A crisis arises when the president tries to kick the head of Cicig out of the country – but the Constitutional Court cancels the order. President Jimmy Morale’s order will then prosecutor with support from UN-supported anti-corruption agency Cicig request that the president’s prosecutorial immunity be revoked, as he is suspected of funding fraud in connection with the 2015 election. Morales justifies his order with Cicig boss, Colombian lawyer Iván Velásquez, interfered with the country’s internal affairs. Morales also kicks Foreign Minister Carlos Raúl Morales. The President’s actions cause Health Minister Lucrecia Hernández Mack to resign in protest, as well as three Deputy Ministers and the Competition Commissioner. UN Secretary-General António Guterres criticizes Morales and several countries – including the US and Sweden – protest in a joint statement.

Hospital attack strengthens demands for gang legislation

August 16th

The requirements for tougher legislation against criminal gangs are tightened after armed men have managed to free an imprisoned gang leader in connection with a hospital visit. Seven people, including two children, die and 12 are injured in the exemption. Five perpetrators are arrested. Unlike El Salvador and Honduras, Guatemala has not adopted specific laws to combat gangs.


Prosecution after the orphanage fire

June 25

Five people, two high-ranking police officers and three government officials working to protect children’s rights are charged with crimes in connection with the orphanage fire in March 2017. In two of the cases, the crime classification is grossly negligent until the death of another, in another it is negligence.
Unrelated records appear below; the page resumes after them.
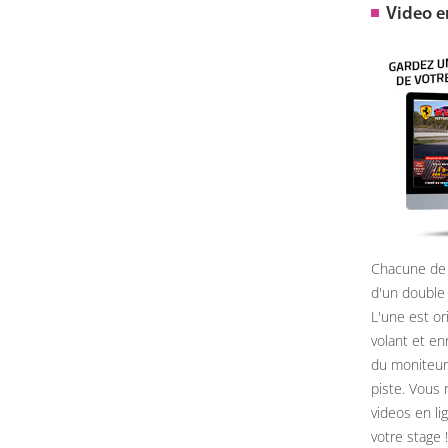
Video 
Chacune de 
d'un double
L'une est or
volant et e
du moniteur, 
piste. Vous 
videos en li
votre stage !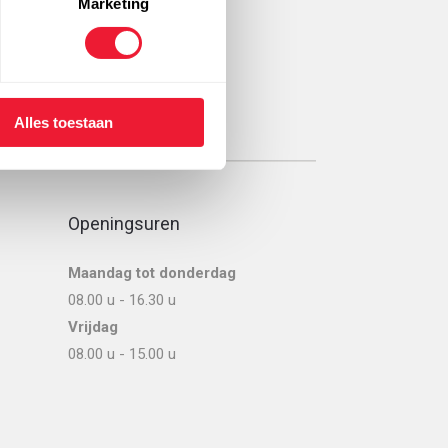
Marketing
Alles toestaan
Openingsuren
Maandag tot donderdag
08.00 u - 16.30 u
Vrijdag
08.00 u - 15.00 u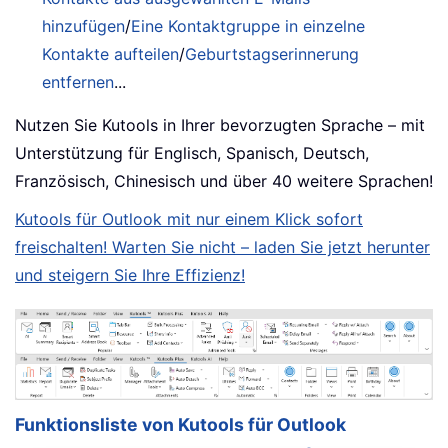
hinzufügen
/
Eine Kontaktgruppe in einzelne
Kontakte aufteilen
/
Geburtstagserinnerung
entfernen
...
Nutzen Sie Kutools in Ihrer bevorzugten Sprache – mit
Unterstützung für Englisch, Spanisch, Deutsch,
Französisch, Chinesisch und über 40 weitere Sprachen!
Kutools für Outlook mit nur einem Klick sofort
freischalten! Warten Sie nicht – laden Sie jetzt herunter
und steigern Sie Ihre Effizienz!
Funktionsliste von Kutools für Outlook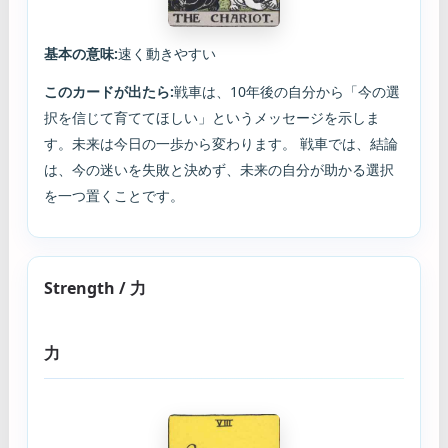
基本の意味:
速く動きやすい
このカードが出たら:
戦車は、10年後の自分から「今の選
択を信じて育ててほしい」というメッセージを示しま
す。未来は今日の一歩から変わります。 戦車では、結論
は、今の迷いを失敗と決めず、未来の自分が助かる選択
を一つ置くことです。
Strength / 力
力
Executive Vice President agrees to be extradited

June 15

Former Vice President Roxana Baldetti agrees to be extradited to the US who wants to put her on trial for drug trafficking. However, Baldetti denies the allegations and claims to be subject to “persecution of shadowy forces”. Baldetti, who has been in custody since 2015, has recently been requested to be extradited by the United States. The case also includes former Interior Minister Mauricio López, also imprisoned in his home country.
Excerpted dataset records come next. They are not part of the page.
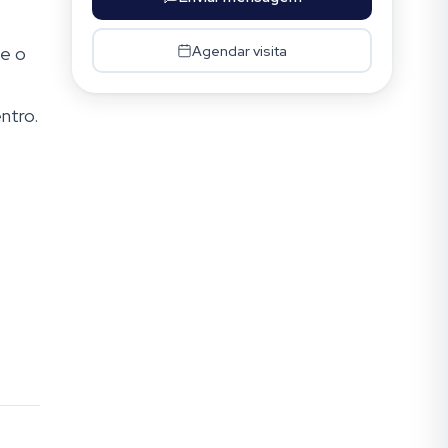
Agendar visita
ue o
ntro.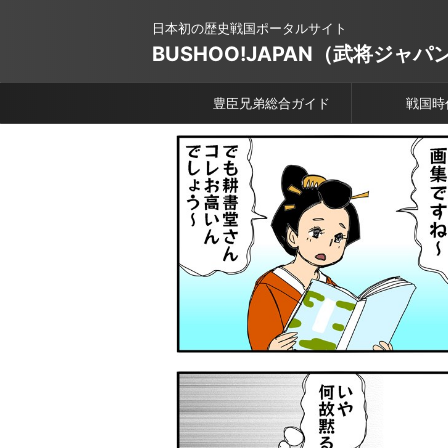
日本初の歴史戦国ポータルサイト
BUSHOO!JAPAN（武将ジャパ
豊臣兄弟総合ガイド
戦国時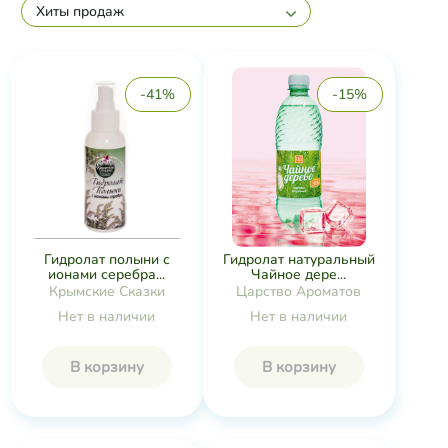
Хиты продаж
-41%
-15%
Гидролат полыни с
Гидролат натуральный
ионами серебра...
Чайное дере...
Крымские Сказки
Царство Ароматов
Нет в наличии
Нет в наличии
В корзину
В корзину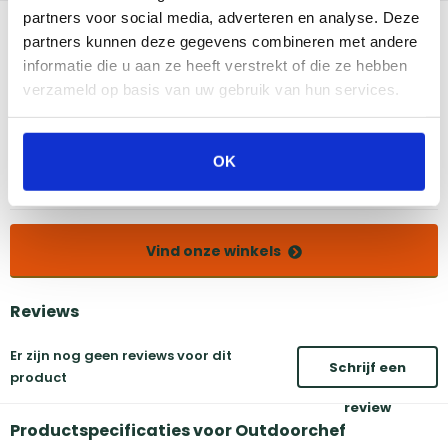
partners voor social media, adverteren en analyse. Deze
Bekijk dit product in onze winkels
partners kunnen deze gegevens combineren met andere
informatie die u aan ze heeft verstrekt of die ze hebben
verzameld op basis van uw gebruik van hun services.
Amsterdam
Eindhoven
Breda
Groningen
Den Bosch
Naarden
OK
Doetinchem
Utrecht
Duiven
Vind onze winkels
Reviews
Er zijn nog geen reviews voor dit
Schrijf een
product
review
Productspecificaties voor Outdoorchef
Fire disaster requires the lives of teenagers

March 8th

Three days of country grief is announced following a fire disaster at an institution where caring girls live. Nineteen teenagers perish in the fire but after a week the death toll has climbed to 40 as many die from severe burns. For many others, the condition is critical; some are flown to the United States for specialist care. All victims are between 14 and 17 years old. The fire is said to have erupted in connection with protests against poor conditions at the San José Pinula institution, which is being criticized for overcrowding and allegations of sexual abuse. After a few days, the Minister of Social Affairs resigns due to the disaster.


Several arrested for corruption crimes

30th of January

Former Police Chief Walter Vásquez and Deputy Interior Minister Manfredo Pacheco are arrested on suspicion of illegally awarding contracts worth $ 4.2 million for the arming of armored vehicles to selected companies. The target also includes former Interior Minister López Bonilla (see June 2016).

President’s son and brother arrested

January 18

José and Sammy Morales, son and brother of the president, are arrested on suspicion of corruption in connection with a state food deal. The arrests are troublesome for the president, who was fighting corruption as his main theme when he was elected.